- Mnichów
- Coordinates: 51°37′29″N 18°44′15″E﻿ / ﻿51.62472°N 18.73750°E
- Country: Poland
- Voivodeship: Łódź
- County: Sieradz
- Gmina: Sieradz

= Mnichów, Łódź Voivodeship =

Mnichów is a village in the administrative district of Gmina Sieradz, within Sieradz County, Łódź Voivodeship, in central Poland.

== History ==
It was probably founded by canons regular from the nearby village of Męka. It was first mentioned in 1413. At that time it was the property of Jan Kożuszek.

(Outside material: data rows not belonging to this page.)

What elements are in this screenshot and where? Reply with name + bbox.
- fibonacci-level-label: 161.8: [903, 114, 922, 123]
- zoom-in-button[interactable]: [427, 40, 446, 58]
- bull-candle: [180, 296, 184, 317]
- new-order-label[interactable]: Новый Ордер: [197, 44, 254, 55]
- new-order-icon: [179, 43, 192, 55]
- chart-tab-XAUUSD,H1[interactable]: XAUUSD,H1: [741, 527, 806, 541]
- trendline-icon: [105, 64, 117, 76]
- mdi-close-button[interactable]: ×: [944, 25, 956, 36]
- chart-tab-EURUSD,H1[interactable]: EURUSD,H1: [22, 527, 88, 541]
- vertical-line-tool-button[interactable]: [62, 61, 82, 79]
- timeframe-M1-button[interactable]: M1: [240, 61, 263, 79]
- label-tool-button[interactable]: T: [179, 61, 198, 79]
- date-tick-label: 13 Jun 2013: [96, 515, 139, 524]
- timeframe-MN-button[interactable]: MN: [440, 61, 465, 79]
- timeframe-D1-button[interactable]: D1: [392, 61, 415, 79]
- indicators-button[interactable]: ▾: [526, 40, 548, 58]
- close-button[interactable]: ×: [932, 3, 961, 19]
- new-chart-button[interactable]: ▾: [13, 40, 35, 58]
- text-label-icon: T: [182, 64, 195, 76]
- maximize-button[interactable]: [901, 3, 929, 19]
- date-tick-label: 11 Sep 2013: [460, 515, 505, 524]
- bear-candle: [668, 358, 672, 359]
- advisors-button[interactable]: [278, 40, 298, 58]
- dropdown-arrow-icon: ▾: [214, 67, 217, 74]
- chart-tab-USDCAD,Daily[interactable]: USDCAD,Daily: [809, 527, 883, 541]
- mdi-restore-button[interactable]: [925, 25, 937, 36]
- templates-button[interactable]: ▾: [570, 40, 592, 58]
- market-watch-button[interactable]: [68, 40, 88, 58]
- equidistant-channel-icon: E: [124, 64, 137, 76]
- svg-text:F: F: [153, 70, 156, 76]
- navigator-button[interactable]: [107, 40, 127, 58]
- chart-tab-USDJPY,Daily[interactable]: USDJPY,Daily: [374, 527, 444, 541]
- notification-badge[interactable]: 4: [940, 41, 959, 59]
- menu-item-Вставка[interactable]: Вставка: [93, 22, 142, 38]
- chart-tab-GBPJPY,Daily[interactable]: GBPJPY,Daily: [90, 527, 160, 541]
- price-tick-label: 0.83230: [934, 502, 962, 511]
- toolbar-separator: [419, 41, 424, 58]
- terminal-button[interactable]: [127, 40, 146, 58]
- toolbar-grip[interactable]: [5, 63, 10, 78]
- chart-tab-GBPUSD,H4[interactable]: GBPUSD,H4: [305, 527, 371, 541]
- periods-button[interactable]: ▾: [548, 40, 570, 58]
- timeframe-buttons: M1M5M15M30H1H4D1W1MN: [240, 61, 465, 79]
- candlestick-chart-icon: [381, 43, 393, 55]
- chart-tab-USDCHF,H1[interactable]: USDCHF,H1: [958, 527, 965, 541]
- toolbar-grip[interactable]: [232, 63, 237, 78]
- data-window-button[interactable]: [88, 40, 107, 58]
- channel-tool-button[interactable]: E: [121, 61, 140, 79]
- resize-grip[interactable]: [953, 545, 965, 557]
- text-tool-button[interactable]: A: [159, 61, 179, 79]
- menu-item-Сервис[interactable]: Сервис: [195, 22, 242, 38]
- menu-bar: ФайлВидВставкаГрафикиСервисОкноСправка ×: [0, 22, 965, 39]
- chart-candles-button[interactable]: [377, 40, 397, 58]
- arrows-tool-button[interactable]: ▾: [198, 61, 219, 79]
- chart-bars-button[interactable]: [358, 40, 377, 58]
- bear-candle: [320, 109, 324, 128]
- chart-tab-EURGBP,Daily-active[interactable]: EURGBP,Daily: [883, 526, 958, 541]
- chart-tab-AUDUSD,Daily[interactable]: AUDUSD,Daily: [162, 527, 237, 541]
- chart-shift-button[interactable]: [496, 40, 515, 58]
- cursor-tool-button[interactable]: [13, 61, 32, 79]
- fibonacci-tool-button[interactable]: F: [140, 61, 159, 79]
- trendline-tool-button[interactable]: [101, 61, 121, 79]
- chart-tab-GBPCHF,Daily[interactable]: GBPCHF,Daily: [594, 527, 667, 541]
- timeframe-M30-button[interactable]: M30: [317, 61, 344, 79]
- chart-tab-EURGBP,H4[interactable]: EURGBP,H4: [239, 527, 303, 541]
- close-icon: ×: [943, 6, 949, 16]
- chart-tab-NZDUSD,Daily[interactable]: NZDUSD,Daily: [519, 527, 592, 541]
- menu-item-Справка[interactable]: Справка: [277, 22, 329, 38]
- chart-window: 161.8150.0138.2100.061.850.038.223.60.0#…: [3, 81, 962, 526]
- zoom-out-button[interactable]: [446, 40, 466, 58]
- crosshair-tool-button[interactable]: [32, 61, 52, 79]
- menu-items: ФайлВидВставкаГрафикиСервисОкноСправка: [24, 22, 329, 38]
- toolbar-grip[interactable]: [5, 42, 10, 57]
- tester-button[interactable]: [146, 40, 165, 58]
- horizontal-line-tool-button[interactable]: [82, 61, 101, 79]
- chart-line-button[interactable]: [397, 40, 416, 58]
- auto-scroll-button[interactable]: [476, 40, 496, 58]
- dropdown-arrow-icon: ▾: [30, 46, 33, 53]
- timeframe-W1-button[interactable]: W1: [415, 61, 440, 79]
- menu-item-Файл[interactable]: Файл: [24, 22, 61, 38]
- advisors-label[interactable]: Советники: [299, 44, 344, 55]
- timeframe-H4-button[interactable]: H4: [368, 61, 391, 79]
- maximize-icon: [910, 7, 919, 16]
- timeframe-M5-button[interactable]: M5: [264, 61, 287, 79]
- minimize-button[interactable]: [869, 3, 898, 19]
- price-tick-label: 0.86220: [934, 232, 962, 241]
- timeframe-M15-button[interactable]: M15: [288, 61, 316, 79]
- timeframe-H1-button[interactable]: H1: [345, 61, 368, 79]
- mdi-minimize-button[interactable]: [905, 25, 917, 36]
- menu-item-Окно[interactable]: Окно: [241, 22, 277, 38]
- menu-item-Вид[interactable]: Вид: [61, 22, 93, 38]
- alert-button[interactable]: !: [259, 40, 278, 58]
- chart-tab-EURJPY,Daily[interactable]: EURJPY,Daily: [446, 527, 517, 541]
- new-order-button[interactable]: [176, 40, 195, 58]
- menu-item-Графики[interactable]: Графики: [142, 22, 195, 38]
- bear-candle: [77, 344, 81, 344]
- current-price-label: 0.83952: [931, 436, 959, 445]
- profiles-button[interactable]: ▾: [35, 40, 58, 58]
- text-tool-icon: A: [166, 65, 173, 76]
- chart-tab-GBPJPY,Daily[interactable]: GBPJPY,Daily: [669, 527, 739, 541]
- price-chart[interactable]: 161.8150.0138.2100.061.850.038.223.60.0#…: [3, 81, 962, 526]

In the southern part of the village, on a sand dune, a circular fortified settlement with a diameter of 80 meters at the base has been preserved. As a result of research carried out in 1962, it was established that in the 6th-8th century there was a stronghold here, built on an older settlement from the period of migration of peoples - probably the oldest center of territorial and tribal authority in the Sieradz region.

On September 4–5, 1939, heavy fighting between the 31st Kaniowski Rifle Regiment from Sieradz and the German 10th Infantry Division took place here. On the eastern edge of the village there is a battle shelter for HMG personnel, where the Polish crew defended themselves until they lost their lives.